At the pub finally, we were discussing; how could we have prevented something like that, how could we have caught it before the users did, and how could we have figured it out and fixed it faster? Certainly nobody would have thought to test it, because nobody remembered it existed. Also nobody would have thought “better check we don’t have an ancient UNIX server printing PDFs” because why would that exist? Every browser and OS can just save them directly by clicking “Save as PDF”! This is where the idea of Overmind was born, you need something to discover what processes are important to your users and learn how it usually works, not just to watch what it’s told to because most of the time the thing that going to get between you and the pub on a Friday afternoon isn’t something you already knew you needed to be watching for.
Since that eventful afternoon I’ve had a lot more time to think about what the next pillar of observability needs to be in order to allow us to know what is going on in not just the few top-priority applications, but also in the vast majority of apps that have poor metrics, logs, and tracing, and that nobody would know how to interpret even if they did. Overmind will allow users to observe and traverse their cloud, kubernetes or traditional infrastructure in a unified way they have never seen before and will hopefully extend the value that people have been getting when applying observability to top-priority apps to absolutely everything in their infrastructure.

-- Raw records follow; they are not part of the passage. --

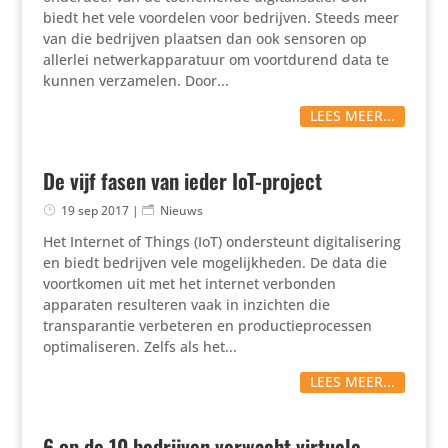
biedt het vele voordelen voor bedrijven. Steeds meer
van die bedrijven plaatsen dan ook sensoren op
allerlei netwerkapparatuur om voortdurend data te
kunnen verzamelen. Door...
LEES MEER...
De vijf fasen van ieder IoT-project
19 sep 2017
|
Nieuws
Het Internet of Things (IoT) ondersteunt digitalisering
en biedt bedrijven vele mogelijkheden. De data die
voortkomen uit met het internet verbonden
apparaten resulteren vaak in inzichten die
transparantie verbeteren en productieprocessen
optimaliseren. Zelfs als het...
LEES MEER...
6 op de 10 bedrijven verwacht virtuele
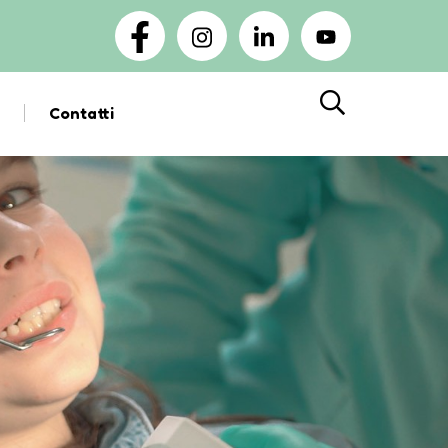
Contatti
Cerca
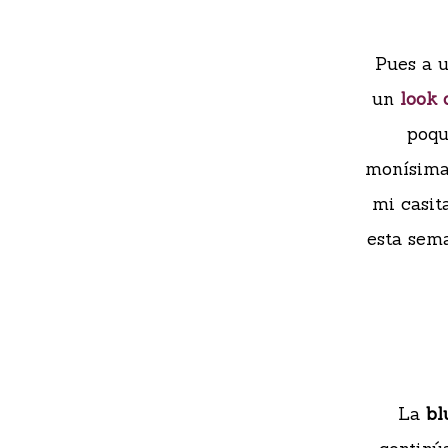
Pues a u
un
look 
poqu
monísimas
mi casit
esta sema
La
bl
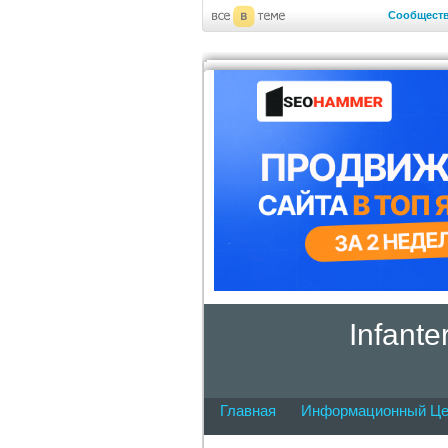
Сообщест
Infant
Главная
Информационный Це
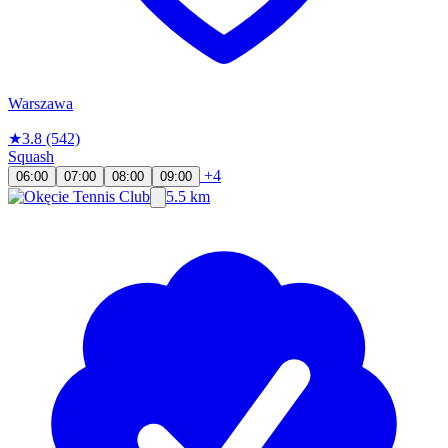
Warszawa
★
3.8
(542)
Squash
+4
06:00
07:00
08:00
09:00
5.5 km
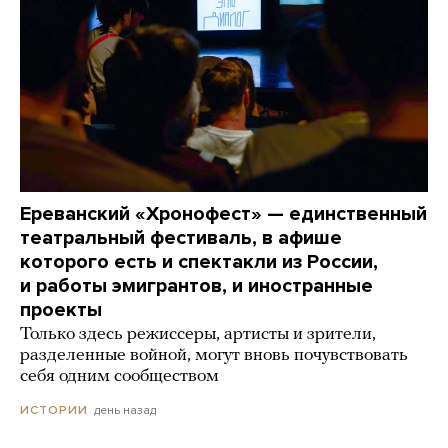
Ереванский «Хронофест» — единственный
театральный фестиваль, в афише
которого есть и спектакли из России,
и работы эмигрантов, и иностранные
проекты
Только здесь режиссеры, артисты и зрители,
разделенные войной, могут вновь почувствовать
себя одним сообществом
день назад
ИСТОРИИ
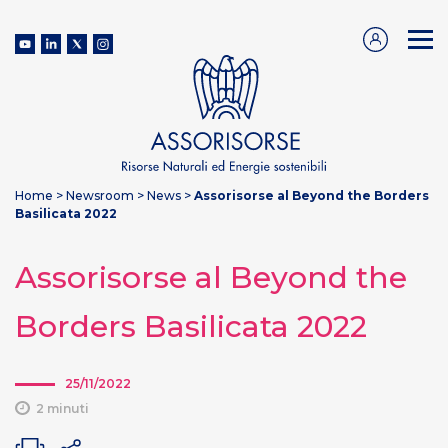
Home
>
Newsroom
>
News
>
Assorisorse al Beyond the Borders
Basilicata 2022
Assorisorse al Beyond the
Borders Basilicata 2022
25/11/2022
2 minuti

It’s already capable of mapping the config for an entire application, all the way from the issuing certificate authority for the web page, through the load balancers down to the details of the serverless function that hosts it (for example), and allowing users to explore it as a relational graph. All this is without you needing to change any application config, or even know that the application exists in advance. It’s getting better every day and I can’t wait to share more with you all.